───── GIVEN INFORMATION

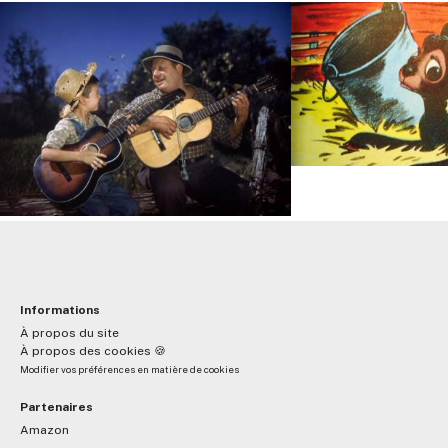
Informations
À propos du site
À propos des cookies 🍪
Modifier vos préférences en matière de cookies
Partenaires
Amazon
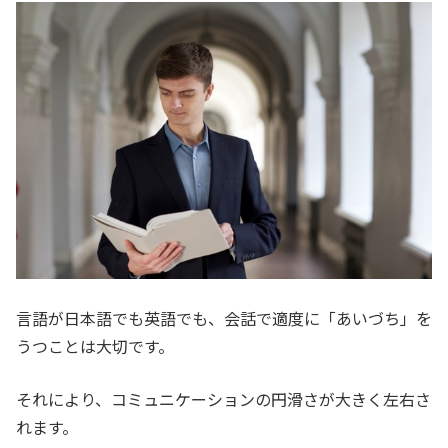
言語が日本語でも英語でも、会話で適度に「あいづち」を
うつことは大切です。
それにより、コミュニケーションの円滑さが大きく左右さ
れます。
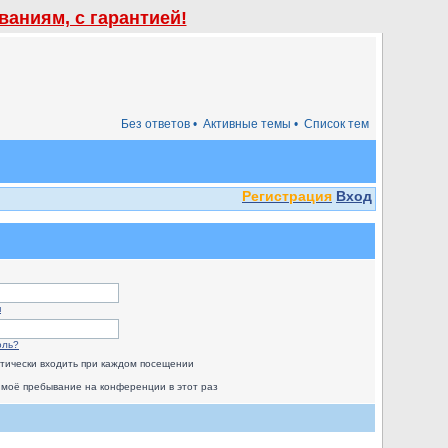
аниям, с гарантией!
Без ответов •
Активные темы •
Список тем
Регистрация
Вход
я
оль?
тически входить при каждом посещении
 моё пребывание на конференции в этот раз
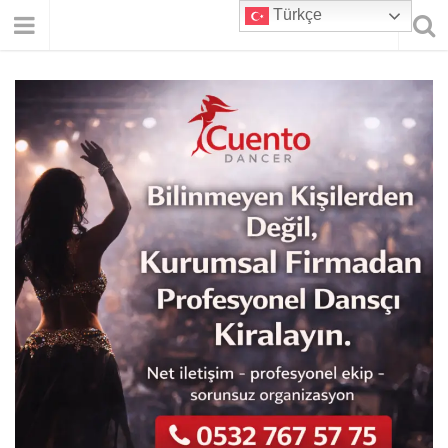
Türkçe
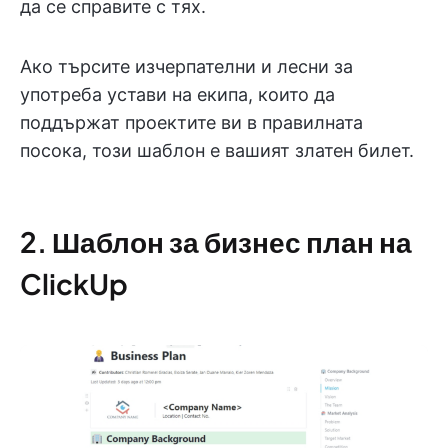
да се справите с тях.
Ако търсите изчерпателни и лесни за
употреба устави на екипа, които да
поддържат проектите ви в правилната
посока, този шаблон е вашият златен билет.
2. Шаблон за бизнес план на
ClickUp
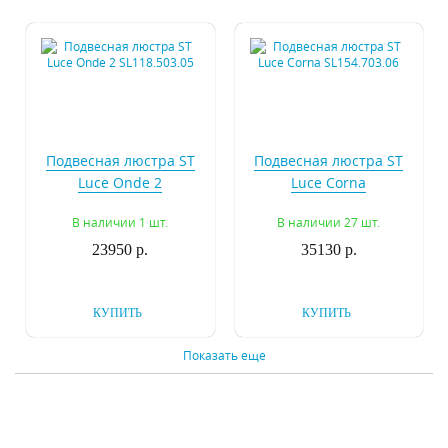
Подвесная люстра ST
Подвесная люстра ST
Luce Onde 2
Luce Corna
SL118.503.05
SL154.703.06
В наличии 1 шт.
В наличии 27 шт.
23950 р.
35130 р.
КУПИТЬ
КУПИТЬ
Показать еще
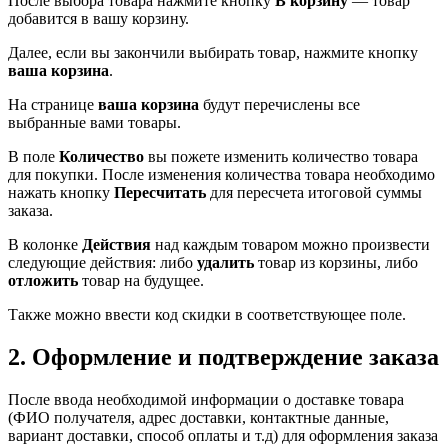
После выбора товара нажмите кнопку
В корзину
— товар
добавится в вашу корзину.
Далее, если вы закончили выбирать товар, нажмите кнопку
ваша корзина
.
На странице
ваша корзина
будут перечислены все
выбранные вами товары.
В поле
Количество
вы пожете изменить количество товара
для покупки. После изменения количества товара необходимо
нажать кнопку
Пересчитать
для пересчета итоговой суммы
заказа.
В колонке
Действия
над каждым товаром можно произвести
следующие действия: либо
удалить
товар из корзины, либо
отложить
товар на будущее.
Также можно ввести код скидки в соответствующее поле.
2. Оформление и подтверждение заказа
После ввода необходимой информации о доставке товара
(ФИО получателя, адрес доставки, контактные данные,
вариант доставки, способ оплаты и т.д) для оформления заказа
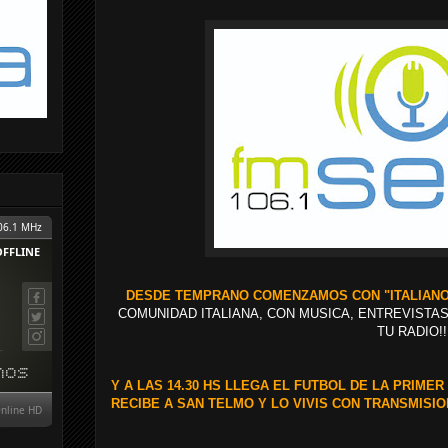
DESDE TEMPRANO COMENZAMOS CON "ITALIAN
COMUNIDAD ITALIANA, CON MUSICA, ENTREVISTAS, 
TU RADIO!!
Y A LAS 14.30 HS LLEGA EL FUTBOL DE LA PRIME
RECIBE A SAN TELMO Y LO VIVIS CON TRANSMISI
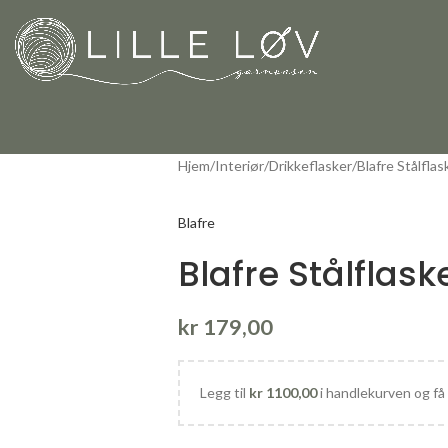
Hjem
Interiør
Drikkeflasker
Blafre Stålflas
Blafre
Blafre Stålflask
kr
179,00
Legg til
kr
1100,00
i handlekurven og få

──────────

Reproduce the material word for word. Any pictures should be left out of the copy.

Informations
À propos du site
À propos des cookies 🍪
Modifier vos préférences en matière de cookies
Partenaires
Amazon
言語が日本語でも英語でも、会話で適度に「あいづち」を
うつことは大切です。
それにより、コミュニケーションの円滑さが大きく左右さ
れます。
аниям, с гарантией!
Без ответов •
Активные темы •
Список тем
Регистрация
Вход
я
оль?
тически входить при каждом посещении
 моё пребывание на конференции в этот раз
Türkçe
да се справите с тях.
Ако търсите изчерпателни и лесни за
употреба устави на екипа, които да
поддържат проектите ви в правилната
посока, този шаблон е вашият златен билет.
2. Шаблон за бизнес план на
ClickUp
Подвесная люстра ST
Подвесная люстра ST
Luce Onde 2
Luce Corna
SL118.503.05
SL154.703.06
В наличии 1 шт.
В наличии 27 шт.
23950 р.
35130 р.
КУПИТЬ
КУПИТЬ
Показать еще
После выбора товара нажмите кнопку
В корзину
— товар
добавится в вашу корзину.
Далее, если вы закончили выбирать товар, нажмите кнопку
ваша корзина
.
На странице
ваша корзина
будут перечислены все
выбранные вами товары.
В поле
Количество
вы пожете изменить количество товара
для покупки. После изменения количества товара необходимо
нажать кнопку
Пересчитать
для пересчета итоговой суммы
заказа.
В колонке
Действия
над каждым товаром можно произвести
следующие действия: либо
удалить
товар из корзины, либо
отложить
товар на будущее.
Также можно ввести код скидки в соответствующее поле.
2. Оформление и подтверждение заказа
После ввода необходимой информации о доставке товара
(ФИО получателя, адрес доставки, контактные данные,
вариант доставки, способ оплаты и т.д) для оформления заказа
DESDE TEMPRANO COMENZAMOS CON "ITALIAN
COMUNIDAD ITALIANA, CON MUSICA, ENTREVISTAS, 
TU RADIO!!
Y A LAS 14.30 HS LLEGA EL FUTBOL DE LA PRIME
RECIBE A SAN TELMO Y LO VIVIS CON TRANSMISI
Hjem
Interiør
Drikkeflasker
Blafre Stålflas
Blafre
Blafre Stålflask
kr
179,00
Legg til
kr
1100,00
i handlekurven og få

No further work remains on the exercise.